** Opening Available data block **

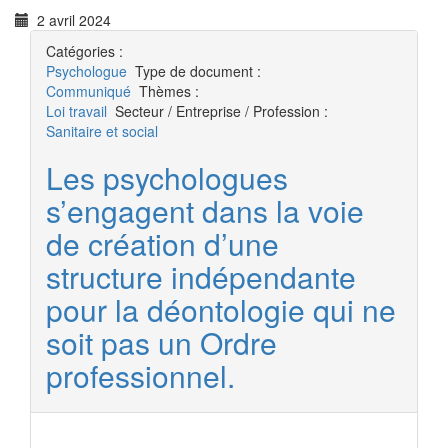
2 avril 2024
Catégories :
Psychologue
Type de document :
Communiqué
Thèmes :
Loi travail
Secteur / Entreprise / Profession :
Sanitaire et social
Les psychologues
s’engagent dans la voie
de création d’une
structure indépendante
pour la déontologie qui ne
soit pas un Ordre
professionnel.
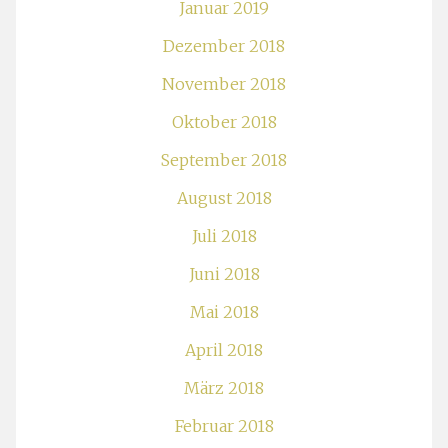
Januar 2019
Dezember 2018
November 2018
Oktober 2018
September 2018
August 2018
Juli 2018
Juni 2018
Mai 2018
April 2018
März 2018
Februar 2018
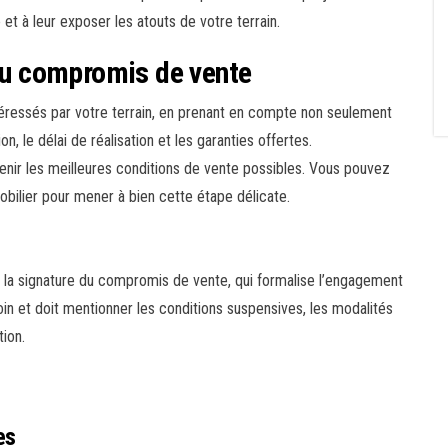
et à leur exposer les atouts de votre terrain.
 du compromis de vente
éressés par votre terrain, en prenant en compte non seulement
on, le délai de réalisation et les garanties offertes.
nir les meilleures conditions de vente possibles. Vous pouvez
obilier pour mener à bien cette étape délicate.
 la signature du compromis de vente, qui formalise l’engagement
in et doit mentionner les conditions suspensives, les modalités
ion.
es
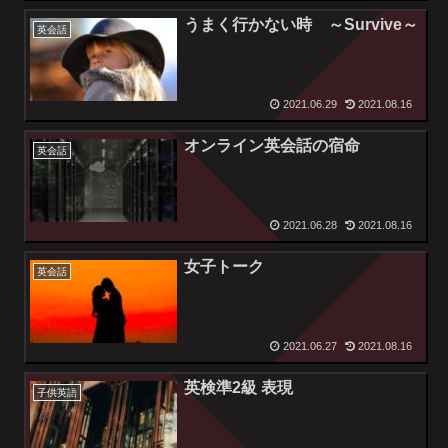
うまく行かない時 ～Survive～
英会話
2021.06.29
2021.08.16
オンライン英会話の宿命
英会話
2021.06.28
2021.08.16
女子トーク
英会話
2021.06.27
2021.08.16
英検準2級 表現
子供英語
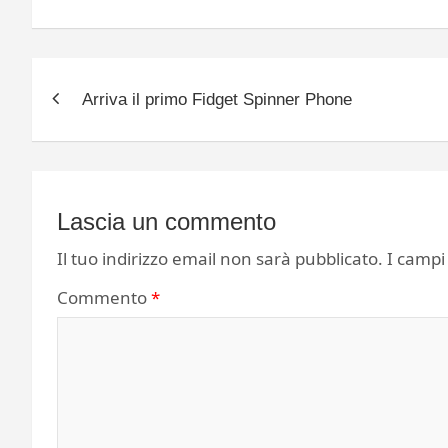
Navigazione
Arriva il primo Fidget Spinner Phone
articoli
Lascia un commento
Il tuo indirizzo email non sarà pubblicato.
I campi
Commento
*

** Closing Available data block **
** Opening Available data block **

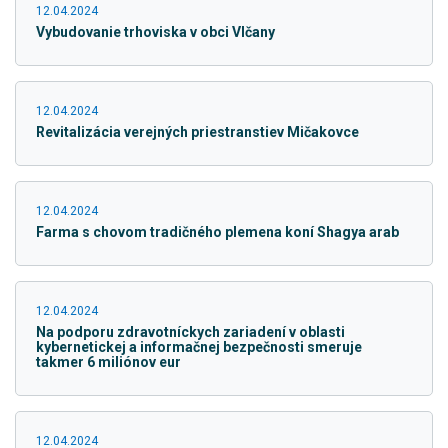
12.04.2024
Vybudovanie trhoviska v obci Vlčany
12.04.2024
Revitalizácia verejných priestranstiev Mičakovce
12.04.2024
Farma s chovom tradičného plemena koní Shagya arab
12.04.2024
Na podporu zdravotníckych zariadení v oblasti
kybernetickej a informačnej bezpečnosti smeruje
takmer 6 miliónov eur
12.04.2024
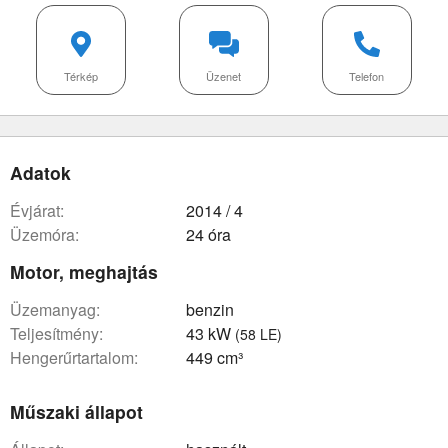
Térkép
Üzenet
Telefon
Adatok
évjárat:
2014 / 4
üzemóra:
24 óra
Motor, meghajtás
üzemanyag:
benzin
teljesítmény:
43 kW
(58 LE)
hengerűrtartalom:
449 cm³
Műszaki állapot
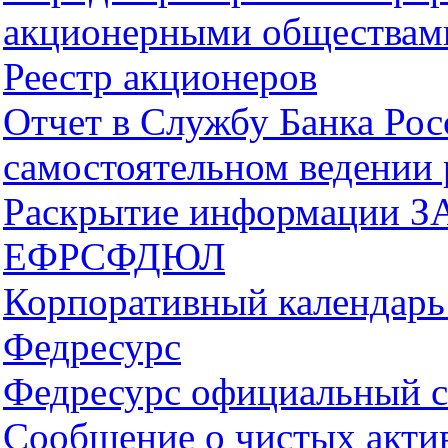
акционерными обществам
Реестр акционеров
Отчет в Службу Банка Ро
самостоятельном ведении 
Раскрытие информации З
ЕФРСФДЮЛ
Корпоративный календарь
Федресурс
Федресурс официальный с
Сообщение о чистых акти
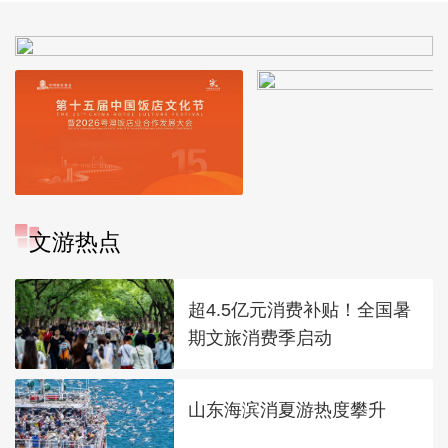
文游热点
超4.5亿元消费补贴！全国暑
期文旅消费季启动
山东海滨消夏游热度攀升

** Closing Available data block **

● Required action
Find all the lines containing "Федресурс" in the material, then copy them.

● Exercise answer
Федресурс
Федресурс официальный с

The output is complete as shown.